Accellera released PSS 2.1 to improve semiconductor IC design automation

EDA data standards association Accellera Systems Initiative approved the latest Portable Test and Stimulus Standard (PSS) 2.1., which can be downloaded from https://accellera.org/.

“Industry adoption of the PSS standard continues to rise across the globe as new features are added to help increase productivity,” stated Lu Dai, Accellera Chair. “It is our mission to deliver standards that help to improve the design automation process, and PSS 2.1 brings even more productivity and usability to the system-level design and verification community.”

Portable Test and Stimulus benefits include:

Reduced test development costs with portability and rapid creation of complex tests, describe and share SOC configuration Inter-IP initialisation and power sequencing at high-level, enables effective communication through its semantics and constructs, better post silicon bring up and validation. Understanding every detail of SOC is not required with PSS partial scenario specifications.
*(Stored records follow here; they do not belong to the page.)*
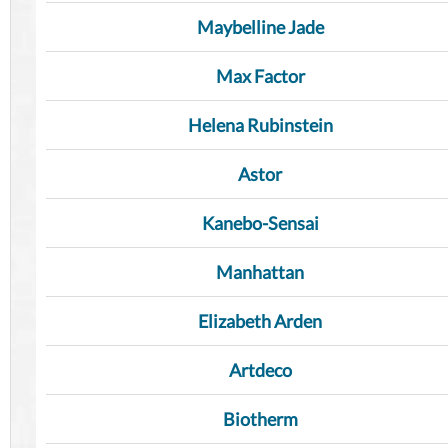
Maybelline Jade
Max Factor
Helena Rubinstein
Astor
Kanebo-Sensai
Manhattan
Elizabeth Arden
Artdeco
Biotherm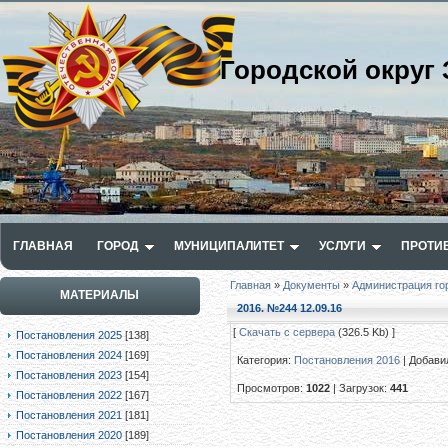
Городской округ 
ГЛАВНАЯ
ГОРОД
МУНИЦИПАЛИТЕТ
УСЛУГИ
ПРОТИ
Главная
»
Документы
»
Администрация го
МАТЕРИАЛЫ
2016. №244 12.09.16
[
Скачать с сервера
(326.5 Kb) ]
Постановления 2025
[138]
Постановления 2024
[169]
Категория
:
Постановления 2016
|
Добави
Постановления 2023
[154]
Просмотров
:
1022
|
Загрузок
:
441
Постановления 2022
[167]
Постановления 2021
[181]
Постановления 2020
[189]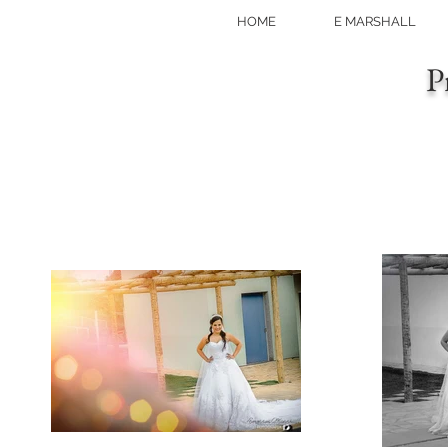
HOME
E MARSHALL
P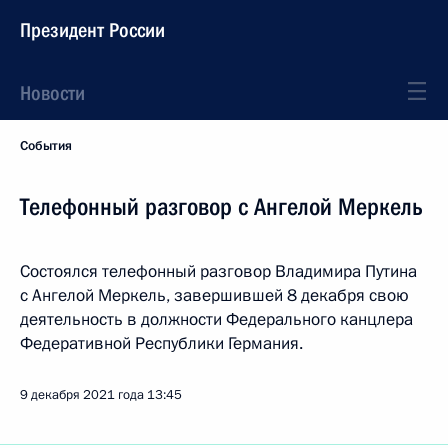
Президент России
Новости
События
Телефонный разговор с Ангелой Меркель
Состоялся телефонный разговор Владимира Путина
с Ангелой Меркель, завершившей 8 декабря свою
деятельность в должности Федерального канцлера
Федеративной Республики Германия.
9 декабря 2021 года
13:45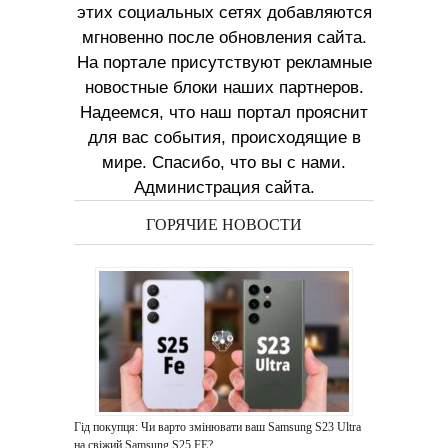
этих социальных сетях добавляются
мгновенно после обновления сайта.
На портале присутствуют рекламные
новостные блоки наших партнеров.
Надеемся, что наш портал прояснит
для вас события, происходящие в
мире. Спасибо, что вы с нами.
Администрация сайта.
ГОРЯЧИЕ НОВОСТИ
Гід покупця: Чи варто змінювати ваш Samsung S23 Ultra
на свіжий Samsung S25 FE?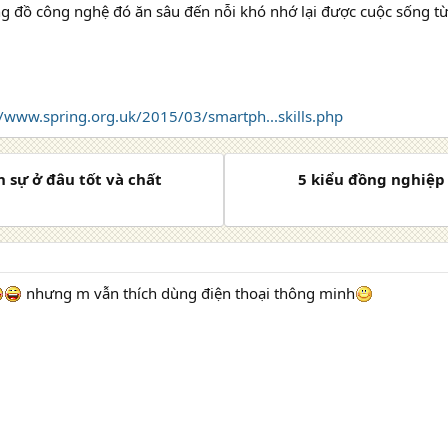
ng đồ công nghệ đó ăn sâu đến nỗi khó nhớ lại được cuộc sống 
//www.spring.org.uk/2015/03/smartph...skills.php
 sự ở đâu tốt và chất
5 kiểu đồng nghiệp
nhưng m vẫn thích dùng điện thoại thông minh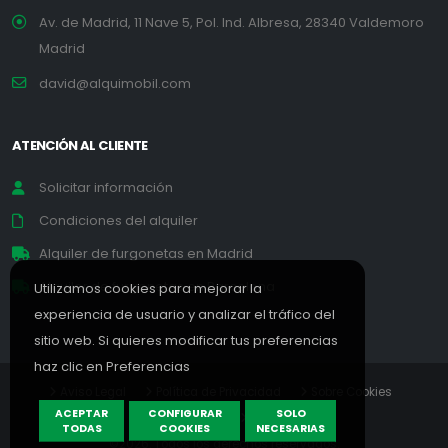
Av. de Madrid, 11 Nave 5, Pol. Ind. Albresa, 28340 Valdemoro
Madrid
david@alquimobil.com
ATENCIÓN AL CLIENTE
Solicitar información
Condiciones del alquiler
Alquiler de furgonetas en Madrid
Alquiler de furgonetas en Barcelona
Utilizamos cookies para mejorar la
experiencia de usuario y analizar el tráfico del
sitio web. Si quieres modificar tus preferencias
haz clic en
Preferencias
Aviso Legal
Política de Privacidad
Sobre Cookies
ACEPTAR
CONFIGURAR
SOLO
Preferencias
Diseño Web
TODAS
COOKIES
NECESARIAS
©2026. Todos los derechos reservados.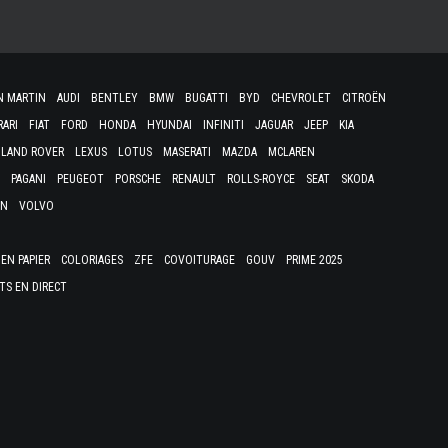
N MARTIN
AUDI
BENTLEY
BMW
BUGATTI
BYD
CHEVROLET
CITROËN
RARI
FIAT
FORD
HONDA
HYUNDAI
INFINITI
JAGUAR
JEEP
KIA
LAND ROVER
LEXUS
LOTUS
MASERATI
MAZDA
MCLAREN
PAGANI
PEUGEOT
PORSCHE
RENAULT
ROLLS-ROYCE
SEAT
SKODA
EN
VOLVO
EN PAPIER
COLORIAGES
ZFE
COVOITURAGE
GOUV
PRIME 2025
TS EN DIRECT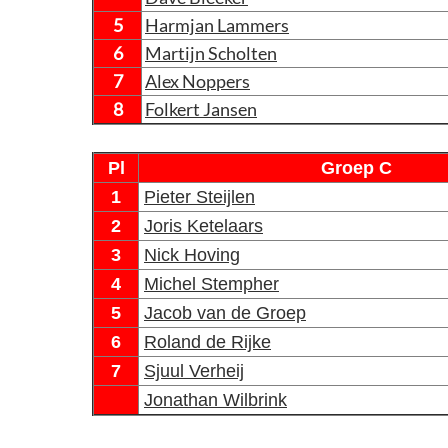
5
Harmjan Lammers
6
Martijn Scholten
7
Alex Noppers
8
Folkert Jansen
Pl
Groep C
1
Pieter Steijlen
2
Joris Ketelaars
3
Nick Hoving
4
Michel Stempher
5
Jacob van de Groep
6
Roland de Rijke
7
Sjuul Verheij
Jonathan Wilbrink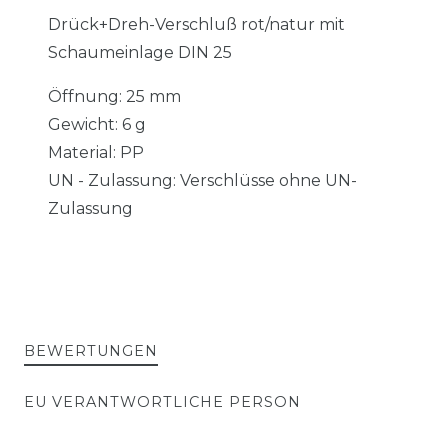
Drück+Dreh-Verschluß rot/natur mit
Schaumeinlage DIN 25
Öffnung: 25 mm
Gewicht: 6 g
Material: PP
UN - Zulassung: Verschlüsse ohne UN-
Zulassung
BEWERTUNGEN
EU VERANTWORTLICHE PERSON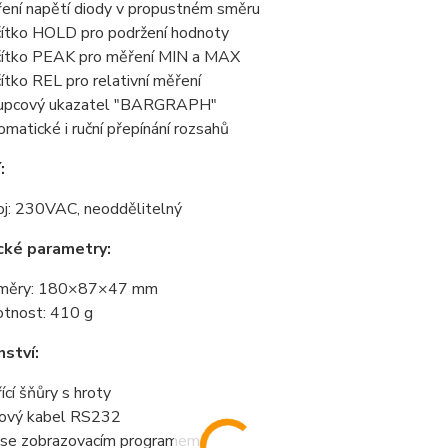
ení napětí diody v propustném směru
čítko HOLD pro podržení hodnoty
čítko PEAK pro měření MIN a MAX
čítko REL pro relativní měření
upcový ukazatel "BARGRAPH"
omatické i ruční přepínání rozsahů
:
oj: 230VAC, neoddělitelný
cké parametry:
změry: 180×87×47 mm
tnost: 410 g
nství:
ící šňůry s hroty
ový kabel RS232
se zobrazovacím programem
PSS supports creating a single representation of stimulus and test scenarios, usable by a variety of users across many levels of integration under different configurations. This representation facilitates the generation of diverse implementations of scenarios that run on a variety of execution platforms, including simulation, emulation, FPGA prototyping, and post-silicon. With this standard, users can specify intent once and observe consistent behavior across multiple implementations.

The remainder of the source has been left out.